Tick Precautions for Dog Owners

Written by: By John Teaford

Warm, wet weather in the UK means ticks are on the rise, and they remain persistent outdoor pests from May through October. One third of dogs carry a tick at any given time, so it’s likely most British dog owners will deal with a tick at one time or another. With that in mind, it’s good for us to know where the little buggers are found, how to protect our dogs against them, and what to do when we need to be rid of one.

Tick Environment

Ticks are arachnids (eight-legged insects related to spiders) that feed on the blood of mammals, birds, and sometimes reptiles and amphibians. Ticks don’t fly, they just hide in the greenery and reach out their arms, hoping to hitch a lift as you—or your dog—passes by. Ticks linger in wetter areas (leaf piles, shady shrubs, tall grasses), though they can be found in most outdoor environments in the UK. High-risk areas include Exmoor, the New Forest, the South Downs, Thetford Forest, the North Yorkshire Moors, the Lake District, and the Scottish Highlands.

Tick Prevention for Dogs

Preventing ticks begins with minimising damp, shady tick habitat in your own garden, checking your dog for ticks after every trip outdoors, and removing any ticks you find on him. Preventative products (collars, powders, medications) can also protect pets against ticks. Such products function either by repelling ticks, or by killing them.

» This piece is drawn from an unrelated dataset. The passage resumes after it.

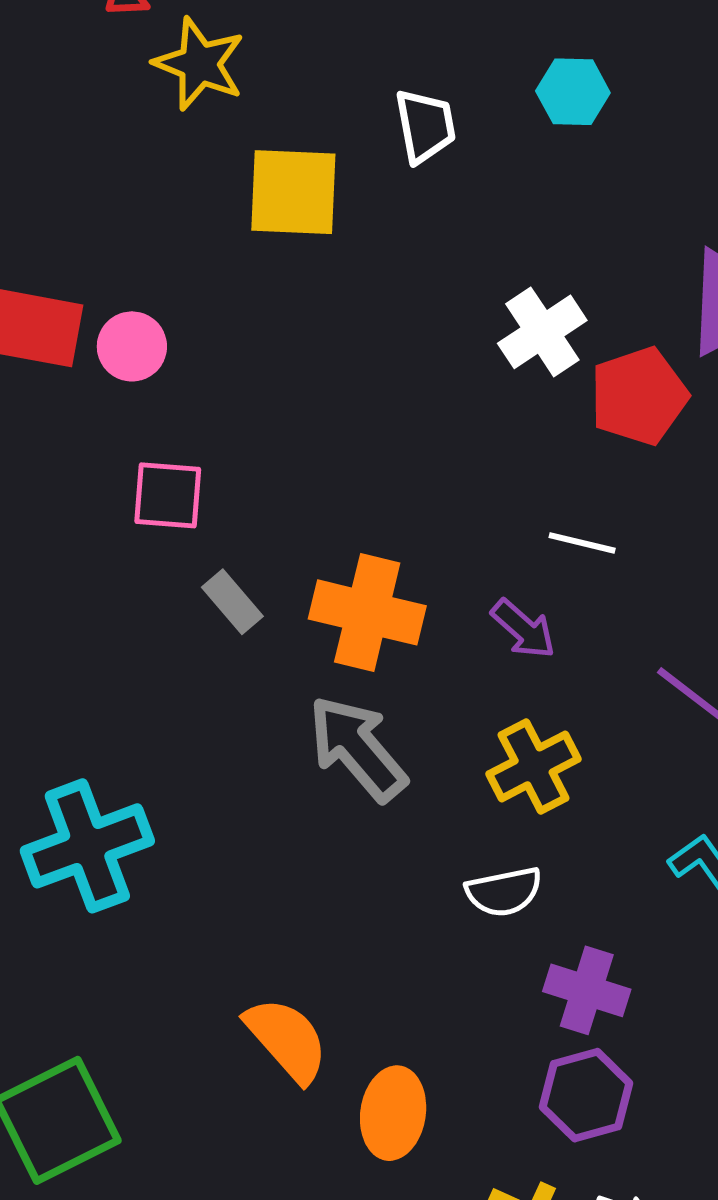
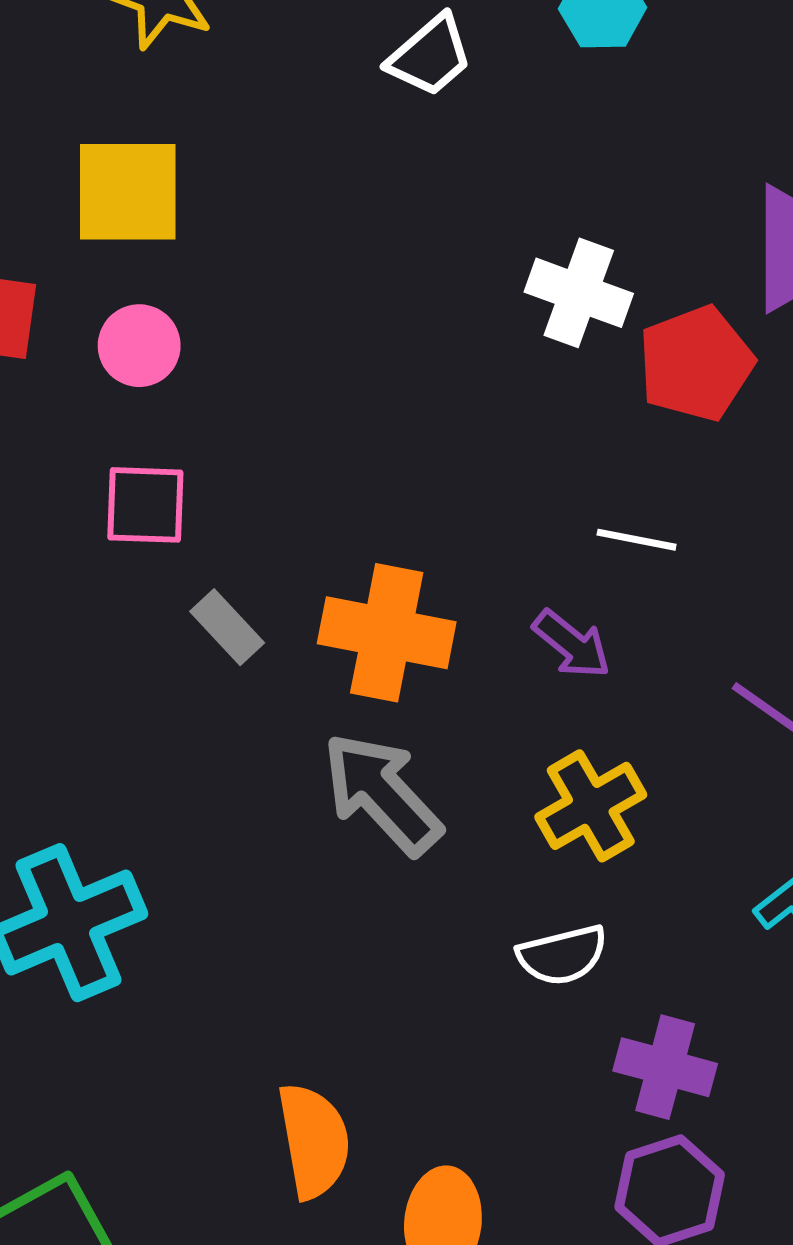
white trapezoid: (425, 126) -> (430, 56), turned 62
yellow square: (293, 192) -> (128, 192), moved
white cross: (542, 332) -> (579, 293), turned -34
pink circle: (132, 346) -> (139, 346), moved
orange semicircle: (287, 1040) -> (314, 1141), turned 34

● Products that REPEL TICKS (generally available as sprays, long-term chemical applications, or collars) may prevent ticks from coming into contact with dogs, or prevent tick bites.

● Products that KILL TICKS are called acaricides, and are available as dusts, impregnated collars, sprays, or topical treatments. Some acaricides kill the tick on contact. Others may be absorbed into a dog’s bloodstream, subsequently killing ticks that attach and feed. Because acaricides do not necessarily stop ticks from biting, these products may not prevent your dog from contracting diseases that ticks carry.

Consult your veterinarian before applying any product designed to kill or prevent ticks.

Tick-Borne Diseases

Much has been written of tick-borne diseases like Lyme disease and Babeseosis, and both ailments can affect dogs and people who have been bitten. Not every tick carries disease, but any dog who is bitten should be observed closely. Symptoms of tick-borne diseases may not appear for 7-21 days (or longer) after a tick bite, and may appear as fever, lack of appetite, lameness, and joint swelling. Take your dog to the veterinarian if he displays these symptoms.

A vaccine to prevent dogs from contracting Lyme disease is available through your veterinarian, though the Lyme vaccination doesn’t prevent other tick-borne diseases.

How to Remove a Tick from Your Dog

Not all ticks carry disease, but we still don’t want them on us or our pets. When you find one, here’s what to do:

● Don’t rely on folk wisdom: never use lit matches, petrol, petroleum jelly, or nail polish.

● Wear protective gloves, and do not crush, squeeze, or rupture the tick.

● Use a tick key/twister. Gently press the key/twister against your dog’s skin near the tick. Slide the notch of the remover under the tick and twist to pull it free. Be careful not to
jerk or tug too quickly.

● Use antiseptic to treat the spot where the tick was attached.

● Inspect the tick after removal; its mouth parts should be visible. If not, then they have broken off under the skin. In that case, pay extra attention to disinfecting the bite area, and continue monitoring for infection. It is not necessary to seek medical attention if the tick’s mouth parts remain under the skin.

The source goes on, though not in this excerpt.